By 2020, U.S. healthcare spending will reach almost 20% of GDP, making it the largest spender on healthcare among any nation globally.

While curbing healthcare spending is a herculean task, the 2017 CAQH Index estimates that shifting from manual to electronic transactions between healthcare providers and healthcare payers could save the industry $9.4 billion annually.

Common payer-provider enrollment transactions, such as Electronic Funds Transfer (EFT), Electronic Remittance Advice (ERA), Electronic Data Interchange for Claims (EDI), Claims Status Inquiry (CSI), and Eligibility Verification (EV), are necessary to help healthcare organizations get paid efficiently for their services and for payers to manage provider data.

In the current state of affairs, much of this data exchange is done manually and on paper. For example, despite having “electronic” in the name, ERAs are performed digitally only half of the time.

For the simplest matters – registering for a plan, updating an address, sending bank information – clinicians and administrative staff go through a cumbersome and often error-prone process.

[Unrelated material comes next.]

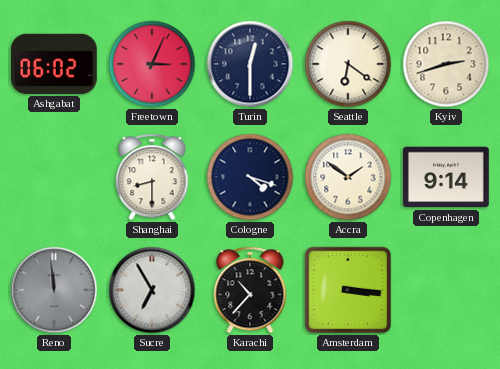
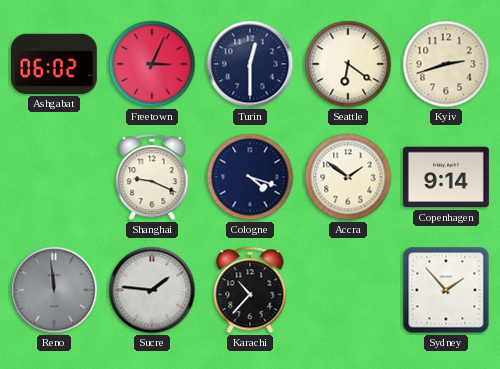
Shanghai: 8:30 -> 9:19
Sucre: 6:55 -> 1:46
Amsterdam: 3:16 -> none
Sydney: none -> 1:53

Just to complete one form, staff must:

  1. Find and learn the enrollment rules. On average, providers do business with 25 payers. Across the different transaction types (e.g. EFT, ERA), that makes for countless forms to download from payer websites, phone calls to make about the latest procedures, and more.
  2. Correctly complete enrollment forms. Enrollment forms are usually two to four pages long, but some are as long as 10 pages. Reports suggest that providers spend an average of 8 minutes, and in some cases up to 30, on each form, but rarely can medical staff complete a form in a single sitting. It can take days or even weeks to gather the information to complete a form. Payer requirements also change frequently. Starting, stopping, and restarting paper forms are common headaches.
  3. Manually submit enrollments. The largest payers in the U.S. still require providers to send information by mail or fax; these are cumbersome and costly methods of delivery. Not only do medical staff spend time manually sending papers, packages are often lost or are received in an illegible format, and have to be re-sent. It can often take up to a full year for a medical staff team member to learn the ins-and-outs of dealing with different payers. Additionally, many of these are done by hand; the repetitive and manual nature of enrollments leave plenty of room for human error, even with experienced staff.
  4. Check enrollment status. After sending paperwork, providers cannot easily check on the status of their enrollments. Over a period of weeks or even months, staff make numerous inquiry calls to payers, and often they will be told that their submissions were lost or rejected due to error. Meanwhile, providers are treating patients without receiving the correct reimbursements.
  5. Go back to square one. About 20% of enrollments are rejected due to errors, so medical staff must start the process of finding, completing, and submitting forms all over again.

The burden from these manually-processed transactions is substantial. Lack of timely enrollment or information updates can lead to denied claims, missed referrals, and delayed payments. Additionally, providers lose 1.1 million labor hours per week – time that could otherwise be spent treating patients – to these processes.

With providers burning out at alarming rates and billions of dollars in savings waiting, the industry cannot afford to let the inefficiencies of manual administrative transactions continue. It’s time to move from paperwork to “digital-work” in healthcare administrative transactions.